A chi non è mai capitato di aprire il frigorifero senza avere davvero fame? Magari dopo una giornata faticosa, un litigio, o un momento di solitudine. Si cerca “qualcosa di buono”, ma quel qualcosa non serve tanto allo stomaco, quanto al cuore.

Quando la fame non è fame

La fame nervosa è questo: un bisogno di cibo che non nasce dal corpo, ma dalle emozioni. È una fame che prova a riempire un vuoto, a calmare, a consolare. Ma il sollievo dura poco, e spesso lascia spazio a senso di colpa, vergogna o frustrazione.

La fame fisiologica è graduale, parte dallo stomaco e si placa quando mangiamo.

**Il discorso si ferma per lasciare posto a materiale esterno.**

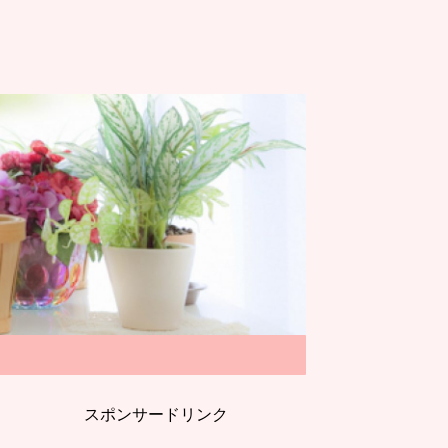
スポンサードリンク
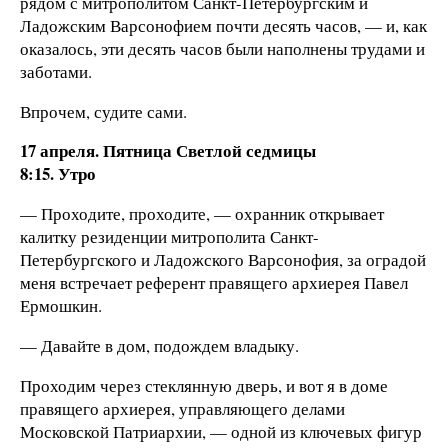
рядом с митрополитом Санкт-Петербургским и
Ладожским Варсонофием почти десять часов, — и, как
оказалось, эти десять часов были наполнены трудами и
заботами.
Впрочем, судите сами.
17 апреля. Пятница Светлой седмицы
8:15. Утро
— Проходите, проходите, — охранник открывает
калитку резиденции митрополита Санкт-
Петербургского и Ладожского Варсонофия, за оградой
меня встречает референт правящего архиерея Павел
Ермошкин.
— Давайте в дом, подождем владыку.
Проходим через стеклянную дверь, и вот я в доме
правящего архиерея, управляющего делами
Московской Патриархии, — одной из ключевых фигур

La fame emotiva invece arriva all’improvviso, chiede un cibo preciso (quasi sempre dolce o salato), e spinge a mangiare in fretta, senza vera consapevolezza.

Non è mancanza di forza di volontà. È un modo che la nostra mente trova per regolare emozioni difficili: ansia, tristezza, rabbia, stress, noia o solitudine (Heatherton & Baumeister, 1991). Il cibo diventa una sorta di “carezza” momentanea, una risposta automatica a un disagio emotivo che non sempre sappiamo nominare.

Cosa si nasconde dietro la fame nervosa

La fame emotiva è spesso collegata a:

  • difficoltà nel riconoscere o esprimere le proprie emozioni (alexitimia, Sifneos, 1973);
  • autocritica eccessiva o senso di inadeguatezza;
  • stress cronico (Dallman et al., 2003);
  • controllo rigido dell’alimentazione che, nel tempo, porta a perdere il contatto con i reali segnali di fame e sazietà (Polivy & Herman, 1985).

In alcuni casi, questi episodi possono assumere una forma più intensa e strutturata, simile a episodi di abbuffata o attacchi bulimici, in cui si perde completamente il controllo sul cibo e subentrano condotte di compenso (APA, DSM-5, 2013).

Come iniziare a comprendere e gestire la fame nervosa

La chiave non è “resistere”, ma ascoltarsi. Ecco alcuni piccoli passi che possono aiutare a entrare in contatto con i propri bisogni reali:

  1. Fermati un momento prima di mangiare. Chiediti: “ho fame nel corpo o ho fame di qualcosa d’altro?”
  2. Dai un nome alle emozioni. Può sembrare difficile, ma imparare a riconoscere cosa proviamo è il primo passo per non doverlo “mangiare”.
  3. Trova alternative di cura. A volte bastano una camminata, un bagno caldo, una chiamata a qualcuno di fidato.
  4. Non giudicarti. Gli episodi di fame nervosa non sono fallimenti, ma messaggi: qualcosa dentro di te sta chiedendo attenzione.
  5. Chiedi supporto. Quando il cibo diventa l’unico modo per calmarti o le abbuffate diventano frequenti, parlarne con uno psicologo può aiutare a ritrovare equilibrio e gentilezza verso sé stessi.
Dal controllo all’ascolto

Il percorso di chi vive la fame nervosa non è fatto di diete o divieti, ma di ascolto profondo. Significa imparare a distinguere la fame del corpo dalla fame dell’anima, e a rispondere non più con il cibo, ma con cura, presenza e consapevolezza.

Come scrive Geneen Roth, autrice di “Don’t Diet, Live It”,

“Ogni volta che mangiamo senza fame, in realtà stiamo cercando di sfamarci d’amore.”

Forse è proprio lì che inizia la vera guarigione: nel dare al nostro mondo emotivo la stessa attenzione che diamo al piatto davanti a noi.